NJ inmate used cell phone to order girlfriend's killing
Police allege Anthony King orchestrated the killing of Kendra DeGrasse with a contraband phone
TRENTON, N.J. — An inmate in a New Jersey State Prison used a contraband cell phone to order the killing of his girlfriend, authorities said Thursday when announcing charges against him and two relatives in connection with the 2005 execution-style slaying.
According to The Trentonian, Bloods gang member Anthony Kidd, 38, used the phone to call his brother, Henry Kidd, and their cousin, Darrell “Southside” Scott, and to lure his girlfriend to the location of the shooting.
Authorities have charged all three in the death of Kendra Degrasse, 33, of Trenton, who was found dead in the driver's seat of her Nissan Pathfinder after being shot multiple times in the head.

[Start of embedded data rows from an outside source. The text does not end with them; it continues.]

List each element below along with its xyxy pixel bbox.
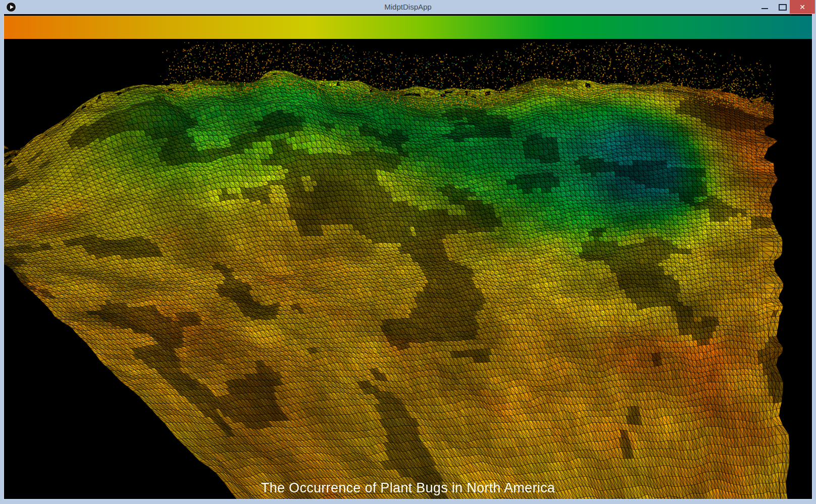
year-colormap-legend bbox=[4, 16, 812, 39]
titlebar[interactable]: MidptDispApp ✕ bbox=[0, 0, 816, 14]
minimize-button[interactable] bbox=[757, 0, 773, 14]
minimize-icon bbox=[761, 8, 768, 9]
close-button[interactable]: ✕ bbox=[790, 0, 815, 14]
viewport: 1800 Year collected 2010 The Occurrence … bbox=[4, 14, 812, 499]
app-window: { "window": { "title": "MidptDispApp", "… bbox=[0, 0, 816, 504]
maximize-button[interactable] bbox=[775, 0, 790, 14]
maximize-icon bbox=[779, 4, 787, 11]
window-title: MidptDispApp bbox=[0, 0, 816, 14]
terrain-mesh-canvas[interactable] bbox=[4, 39, 812, 499]
plot-caption: The Occurrence of Plant Bugs in North Am… bbox=[4, 480, 812, 496]
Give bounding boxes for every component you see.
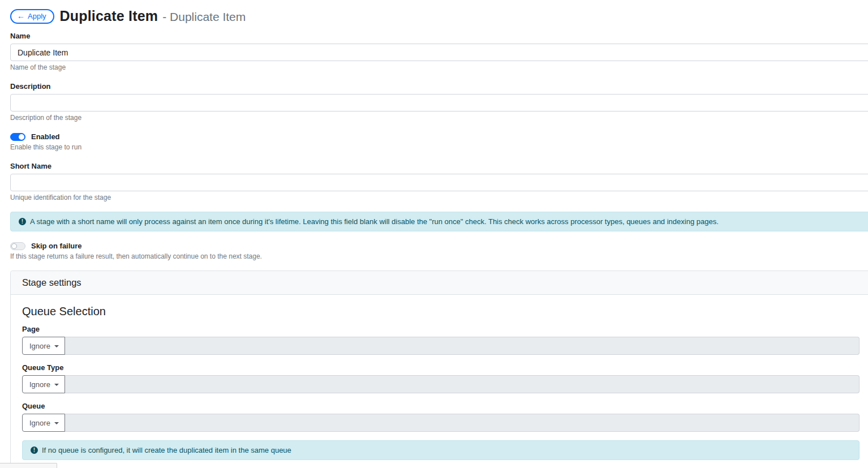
toggle-knob bbox=[11, 243, 17, 249]
queue-info-text: If no queue is configured, it will creat… bbox=[42, 446, 291, 454]
queue-info-alert: ! If no queue is configured, it will cre… bbox=[22, 440, 860, 460]
description-label: Description bbox=[10, 82, 868, 91]
skip-on-failure-field-group: Skip on failure If this stage returns a … bbox=[10, 242, 868, 260]
queue-label: Queue bbox=[22, 402, 860, 410]
queue-value-field bbox=[65, 414, 860, 432]
queue-selector-group: Queue Ignore bbox=[22, 402, 860, 432]
browser-status-bar bbox=[0, 463, 57, 468]
short-name-field-group: Short Name Unique identification for the… bbox=[10, 162, 868, 201]
short-name-input[interactable] bbox=[10, 174, 868, 191]
enabled-toggle[interactable] bbox=[10, 133, 25, 141]
queue-type-dropdown-label: Ignore bbox=[29, 380, 50, 389]
page-ignore-dropdown[interactable]: Ignore bbox=[22, 337, 65, 355]
page-label: Page bbox=[22, 325, 860, 333]
back-apply-button[interactable]: ← Apply bbox=[10, 9, 54, 24]
enabled-help-text: Enable this stage to run bbox=[10, 143, 868, 151]
info-circle-icon: ! bbox=[19, 218, 26, 225]
page-value-field bbox=[65, 337, 860, 355]
queue-type-label: Queue Type bbox=[22, 363, 860, 372]
short-name-info-alert: ! A stage with a short name will only pr… bbox=[10, 212, 868, 231]
stage-settings-card: Stage settings Queue Selection Page Igno… bbox=[10, 271, 868, 468]
info-circle-icon: ! bbox=[31, 446, 38, 454]
queue-type-value-field bbox=[65, 375, 860, 393]
queue-type-selector-group: Queue Type Ignore bbox=[22, 363, 860, 393]
back-apply-label: Apply bbox=[28, 12, 46, 20]
page-title: Duplicate Item bbox=[60, 8, 158, 24]
page-selector-group: Page Ignore bbox=[22, 325, 860, 355]
skip-on-failure-toggle[interactable] bbox=[10, 242, 25, 250]
stage-settings-card-body: Queue Selection Page Ignore Queue Type bbox=[11, 295, 868, 468]
description-help-text: Description of the stage bbox=[10, 114, 868, 122]
name-label: Name bbox=[10, 32, 868, 40]
queue-type-ignore-dropdown[interactable]: Ignore bbox=[22, 375, 65, 393]
skip-on-failure-help-text: If this stage returns a failure result, … bbox=[10, 252, 868, 260]
short-name-label: Short Name bbox=[10, 162, 868, 170]
stage-settings-card-header: Stage settings bbox=[11, 271, 868, 295]
back-arrow-icon: ← bbox=[17, 12, 25, 20]
page-dropdown-label: Ignore bbox=[29, 342, 50, 350]
queue-dropdown-label: Ignore bbox=[29, 419, 50, 427]
enabled-label: Enabled bbox=[31, 132, 60, 141]
toggle-knob bbox=[19, 134, 24, 140]
caret-down-icon bbox=[54, 422, 59, 424]
queue-selection-heading: Queue Selection bbox=[22, 305, 860, 318]
description-input[interactable] bbox=[10, 94, 868, 111]
page-subtitle: - Duplicate Item bbox=[162, 10, 246, 24]
caret-down-icon bbox=[54, 384, 59, 386]
description-field-group: Description Description of the stage bbox=[10, 82, 868, 122]
page-header: ← Apply Duplicate Item - Duplicate Item bbox=[10, 8, 868, 24]
short-name-info-text: A stage with a short name will only proc… bbox=[30, 217, 719, 226]
short-name-help-text: Unique identification for the stage bbox=[10, 194, 868, 201]
enabled-field-group: Enabled Enable this stage to run bbox=[10, 132, 868, 151]
stage-config-page: ← Apply Duplicate Item - Duplicate Item … bbox=[0, 0, 868, 468]
name-input[interactable] bbox=[10, 44, 868, 61]
name-help-text: Name of the stage bbox=[10, 63, 868, 71]
queue-ignore-dropdown[interactable]: Ignore bbox=[22, 414, 65, 432]
caret-down-icon bbox=[54, 345, 59, 347]
skip-on-failure-label: Skip on failure bbox=[31, 242, 82, 250]
name-field-group: Name Name of the stage bbox=[10, 32, 868, 71]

Twenty months ago DeGrasse had been on the witness stand during Anthony Kidd's trial for shooting at two Trenton police officers in 2001.
She had been expected to tell the jury what she told police: that Kidd had arrived at her apartment and told her he had been in a shootout and crashed his car. But just before she was scheduled to testify, DeGrasse received an expletive-laden letter from Anthony Kidd, Mercer County Prosecutor Joe Bocchini told NJ.com.
"He also made it very clear she was a dead person walking," Bocchini said.
According to NJ.com, DeGrasse recanted, along with another ex-girlfriend who was allegedly threatened.
"This was a blatant, overt act of witness intimidation and witness tampering," Bocchini said.
New Jersey Corrections Department spokeswoman Deirdre Fedkenheuer told the Associated Press that the department has trained cell phone-detection dogs, but the problem persists in New Jersey prisons and elsewhere.
She said the department is lobbying the state's congressional delegation for passage of the Safe Prisons Communications Act, legislation that would permit the use of cell phone jamming in prisons under certain circumstances.
"Until cell phones are rendered useless within jails and prisons," Fedkenheuer said, "the safety of staff and the public will be in jeopardy.”